US-Dienst "Stratfor": Die Absetzung des ukrainischen Präsidenten Janukowitsch durch die Rada verstößt gegen die Verfassung. Aus Polen heißt es: Scheiß drauf

Von Rainer Rupp *

In der Ukraine beanspruchen zur Zeit zwei Männer gleichzeitig das Amt des Präsidenten, der vom Parlament in einem Staatsstreich am Wochenende eingesetzte Alexander Turtschinow und der rechtmäßig von der Bevölkerung gewählte Wiktor Janukowitsch. Was sagt dazu die ukrainische Verfassung? Selbst wenn man die Verfassung aus dem Jahr 2004 zugrunde legt, die von den Abgeordneten in der von Maidan-Aktivisten »bewachten« Rada am Wochenende im Blitzverfahren wieder eingeführt wurde, haben sich laut einer Analyse des privaten US-Nachrichtendienstes »Stratfor«, der mit ehemaligen US-Regierungsbeamten und Geheimdienstlern besetzt ist, sowohl das Parlament als auch der neue Präsident »außerhalb der Verfassung« gestellt. In der Bewertung vom 22. Februar heißt es: »Das ukrainische Parlament hat die ihm von der Verfassung gesetzten, rechtlichen Grenzen überschritten, indem es versucht, eine Regierung ohne den ukrainischen Präsident Wiktor Janukowitsch zu bilden. Nach Janukowitschs Weigerung, zurückzutreten, verfolgte das Parlament seinen Plan weiter, ihn gewaltsam zu stürzen. Allerdings hat das Parlament damit das vorgeschriebene, längere Amtsenthebungsverfahren umgangen und sich statt dessen für eine rasche Abstimmung entschieden, um ihn loszuwerden, indem es erklärt, Janukowitsch sei verfassungsrechtlich nicht mehr in der Lage, seine Aufgaben zu erfüllen. Dieses Vorgehen führt die Ukraine in sehr undurchsichtige und trübe politische Gewässer.«

Im Zug des bewaffneten Umsturzes hatte am Samstag das ukrainische Parlament seinen neuen Vorsitzenden Turtschinow zum Übergangspräsidenten bestimmt. Dieser hat sofort die Haftentlassung der wegen Korruption einsitzenden früheren Ministerpräsidentin Julia Timoschenko verfügt, zu deren engsten Vertrauten er als Veteran des früheren, prowestlichen »orangen« Umsturzes gehört. Bis zum heutigen Dienstag soll eine neue Regierung gebildet werden. Als aussichtsreichste Kandidaten für das Amt des Ministerpräsidenten gelten der Fraktionschef von Timoschenkos Vaterlandspartei, Arseni Jazenjuk, und der Oligarch Pjotr Poroschenko, der bereits 2004 tatkräftig die »orange Revolution« mitfinanziert hatte.

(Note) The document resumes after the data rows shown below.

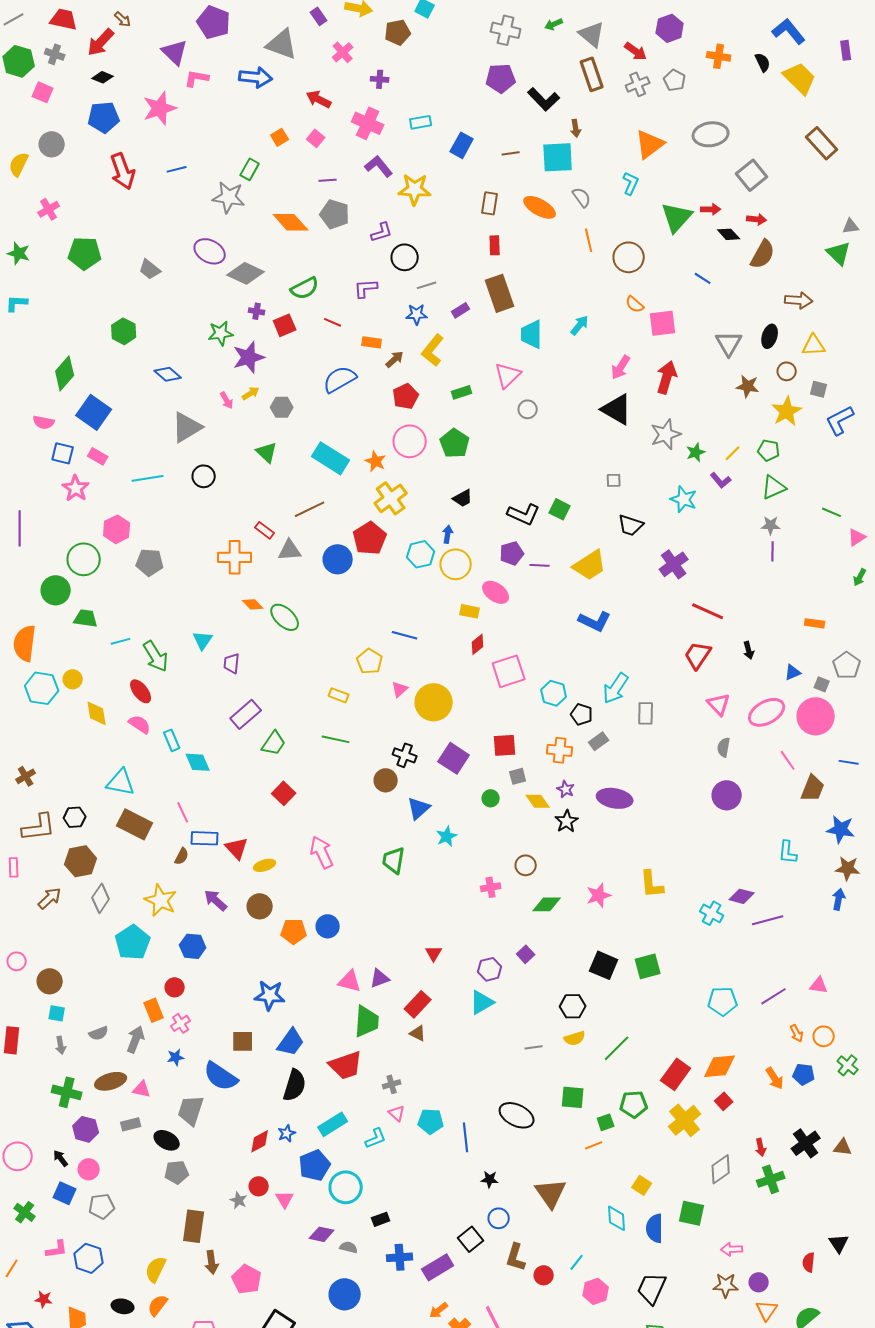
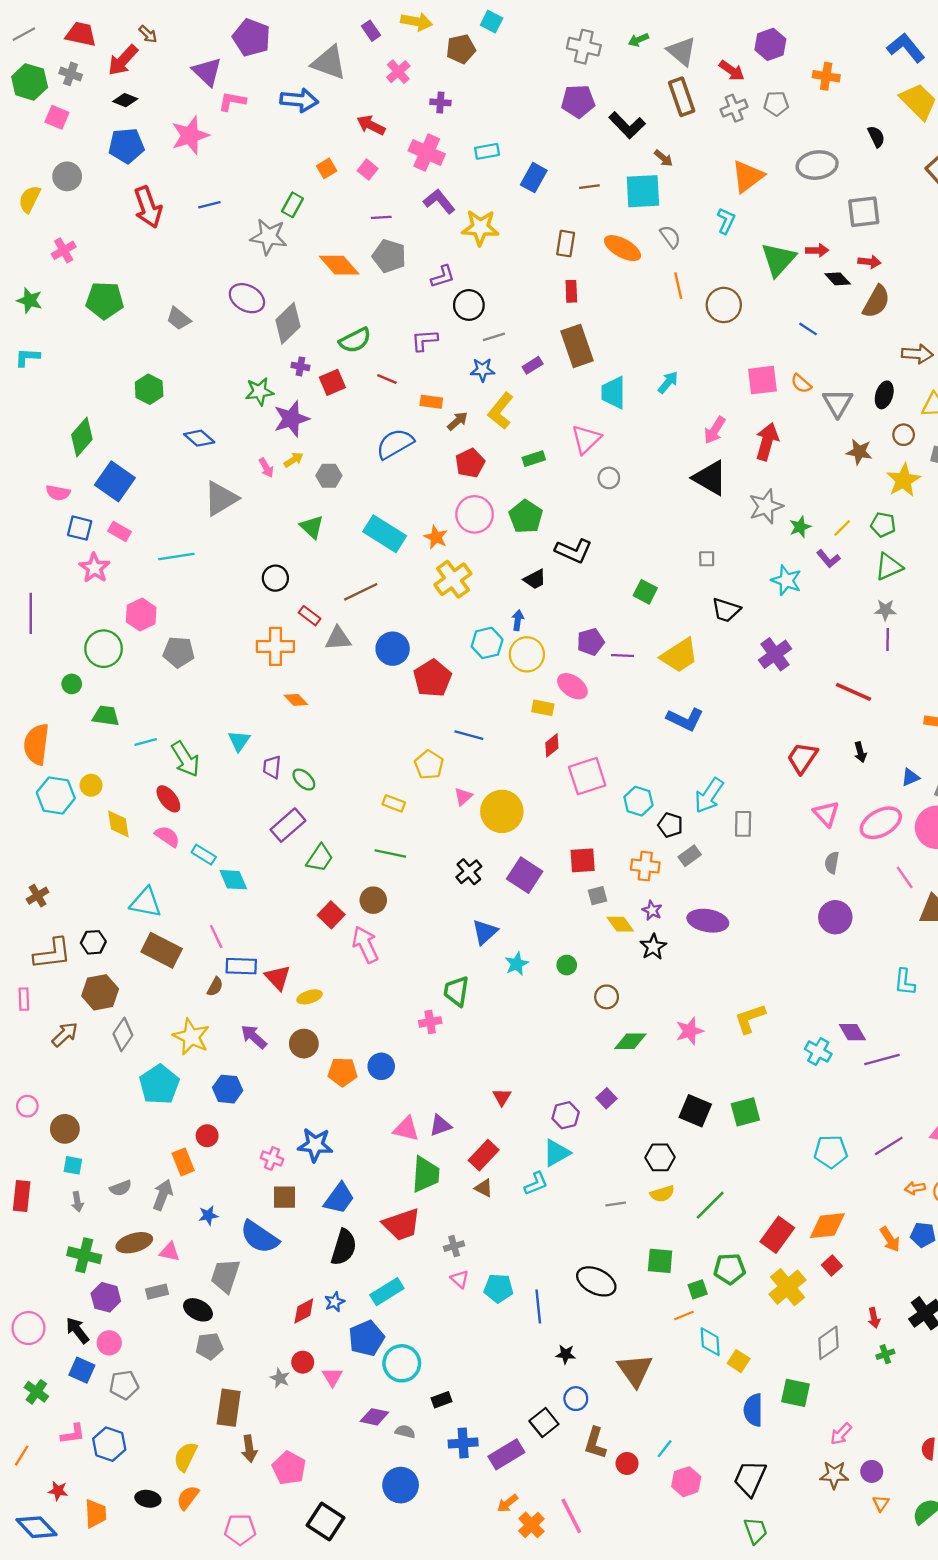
black semicircle: (763, 62) -> (876, 137), moved
gray pentagon: (675, 80) -> (776, 104), turned -30
brown arrow: (576, 128) -> (663, 158), turned -42
gray square: (752, 175) -> (864, 212), turned 32
gray diamond: (246, 273) -> (288, 323), turned -69
orange semicircle: (635, 304) -> (801, 384), moved
black circle: (204, 476) -> (275, 578), moved
black L-shape: (524, 514) -> (574, 551), moved
red pentagon: (370, 538) -> (432, 678), moved
green circle: (56, 590) -> (72, 684), size x0.6
red line: (708, 611) -> (853, 692), moved
green ellipse: (285, 617) -> (304, 780), moved, size x0.7
cyan rectangle: (172, 740) -> (204, 855), turned -35
black cross: (405, 755) -> (469, 872), turned 30
brown circle: (386, 780) -> (373, 900), moved
green circle: (491, 798) -> (567, 965), moved
pink arrow: (322, 852) -> (365, 945), moved
yellow L-shape: (652, 884) -> (750, 1019), turned 76
pink cross: (491, 887) -> (430, 1022), moved
purple diamond: (742, 896) -> (852, 1032), turned 45
pink cross: (181, 1023) -> (272, 1158), moved, turned -36
orange arrow: (797, 1033) -> (915, 1188), turned 108
cyan L-shape: (376, 1138) -> (536, 1184), moved
black arrow: (61, 1158) -> (77, 1330), size x1.4
green cross: (771, 1179) -> (885, 1354), size x0.6
cyan diamond: (617, 1218) -> (710, 1342), moved
pink arrow: (732, 1249) -> (841, 1434), turned -45
orange triangle: (767, 1310) -> (881, 1503), size x0.7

Vom ostukrainischen Charkow aus verurteilte Janukowitsch am Wochenende in einer Fernsehsehansprache den Staatstreich. Er habe keine Pläne, »zurückzutreten oder das Land zu verlassen«, betonte er. »Ich bin der rechtmäßig gewählte Präsident.« Und er fügte hinzu: »Was derzeit geschieht, ist vor allem Vandalismus, Banditentum und ein Staatsstreich.« Janukowitsch beklagte auch »Verräter« unter seinen ehemaligen Anhängern, aber er lehnte es ab, sie zu benennen. Zugleich haben die Gouverneure der Ostregionen erklärt, daß sie weiter hinter Janukowitsch stehen.

»Laut Verfassung von 2004, die inzwischen vom ukrainischen Parlament wieder eingeführt wurde, kann der Präsident nur durch Rücktritt oder seiner gesundheitlich bedingten Unfähigkeit, seinen Aufgaben nachzukommen, im Rahmen eines ordentlichen Amtsenthebungsverfahrens abgesetzt werden«, kommentiert »Stratfor« die Rechtslage in der Ukraine. Um ein Amtsenthebungsverfahren in Gang zu bringen, bedürfe es als erstes einer Zweidrittelmehrheit im Parlament. Erst dann könne die vorgeschriebene Untersuchungskommission ihre Arbeit aufnehmen, was für die weiteren Überprüfungen u. a. auch die Ernennung eines Sonderstaatsanwalts und eines Ermittlers beinhalte, so der US-Dienst. Die Schlußfolgerungen und Vorschläge der Kommission würden dann an das Parlament geschickt, wo sie diesmal sogar einer Dreiviertelmehrheit bedürfen. Diese Gesamtentscheidung müsse dann vom Verfassungsgericht der Ukraine als verfassungskonform genehmigt werden.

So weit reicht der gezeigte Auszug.